7. Lobster Sports – Elite Liberty Tennis Ball Machine

Click image for latest price

  • For: Beginners

In addition to the more advanced options, Lobster Sports also have a machine for beginners, the Elite Liberty.

It’s lightweight (although heavier than the Match Mate Rookie), but it has great ball capacity and enough settings for beginners to practice their shots; 4 options including backspin and topspin.

The battery could be better as it only lasts between 2-4 hours and it takes a long time to fully charge.

Pros

  • Great ball capacity – 150 balls
  • Lightweight
  • Some good settings for beginner players to work on their game

Cons

  • Battery life could be better – 2 to 4 hours
  • Takes up to 15 hours to fully charge
  • No programmable drills

8. Silent Partner Edge Lite

Silent Partner have a number of ball machines available for players of all abilities.
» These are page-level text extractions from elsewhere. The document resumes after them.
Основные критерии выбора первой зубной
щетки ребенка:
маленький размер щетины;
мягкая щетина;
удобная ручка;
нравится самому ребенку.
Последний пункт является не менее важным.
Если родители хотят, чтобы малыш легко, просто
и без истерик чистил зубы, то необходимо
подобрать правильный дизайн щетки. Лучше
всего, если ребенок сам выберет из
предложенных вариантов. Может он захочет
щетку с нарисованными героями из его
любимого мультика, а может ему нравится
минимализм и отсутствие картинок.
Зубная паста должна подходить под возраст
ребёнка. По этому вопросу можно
The Edge Lite is their entry level option. It’s 17 kg so slightly heavier than the Elite Liberty and Match Mate Rookie, but for that you get some great features.
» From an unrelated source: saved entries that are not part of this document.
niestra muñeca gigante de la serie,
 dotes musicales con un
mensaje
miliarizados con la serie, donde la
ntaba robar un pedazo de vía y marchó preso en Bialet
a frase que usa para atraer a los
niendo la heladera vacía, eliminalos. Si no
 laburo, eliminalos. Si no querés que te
It has amazing ball capacity (up to 200 balls) and it has options for spin, speed and feed (interval) rates. It also has an oscillation option, to move you side to side and for practicing overheads and volleys. Therefore it’s great for beginners and for intermediate players too, so it’s a machine which should last you a while.

Pros

  • Excellent ball capacity – 200 balls
  • Good for beginners and intermediate players
  • Options to practice receiving different speeds and spin
  • Oscillation option – practice moving side to side, volleys and overheads

Cons

  • A sizable additional fee if you want a remote control
  • Recharging takes up to 10 hours
  • Only 2 hours battery life
  • No programmable drills

9. Spinshot Lite Tennis Training Machine

Click image for latest price

  • For: Players on a Budget

Althought this model doesn’t have the settings and features of the Spinshot Plus-2 or Spinshot Pro, it’s still a good option if you’re a beginner.

It essentially allows you to practice the same shot over and over again. The only options you have are the speed of the ball, and how quickly you’d like to receive them.
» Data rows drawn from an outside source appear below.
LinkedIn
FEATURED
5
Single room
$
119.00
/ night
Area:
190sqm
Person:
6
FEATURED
One big advantage of the Spinshot Lite over the more expensive models, is the weight. It’s a mere 10kg, which makes it extremely portable, and a good option for junior players.

Pros

  • Good battery life – 5 to 7 hours
  • Lightweight and easy to carry – Just 10kg

Cons

  • Takes 8-15 hours to fully charge
  • Small ball capacity – Just 40 to 50 balls
  • No oscillation or spin, just a simple ball feeder with only 2 variables; speed and frequency rate.
  • No programmable drills
  • No remote control, or phone apps

10. Easy Toss Machine

Easy Toss Machine close up
  • For: Beginners on a budget

The Easy Toss Machine is one of the cheapest ball machines you can buy. It is very lightweight, and small which means it’s very portable and easy to move around the court to practice different shots.

Ball capacity is limited to only 16 balls, and you only get one type of feed.

It’s really best suited for junior players, but you can still use it if you’re a beginner of if you’re learning a particular ground stroke and want to break things down to the basics.

Pros

  • Lightweight – only around 6kg
  • Great battery life – around 8 hours

Cons

  • Small ball capacity – only 16 balls
  • No oscillation or spin – only one type of feed
  • No remote control

Bottom Line

Tennis ball machines come with a whole range of different features, but it is a sizable purchase.

So you should think carefully about which features are important to develop your game.

If you’re a beginner you probably don’t need to worry about facing all the different spins, speeds and angles to begin with, but rather just work on the basic technique for hitting your forehand and backhand groundstrokes, along with your volleys.

As you progress though, you will likely need to face more difficult feeds with different spins and speed.

However, if you’re an intermediate or advanced player with fairly solid groundstrokes, you need a machine which will give you more challenging shots straight away, to replicate more what you’ll face in a match.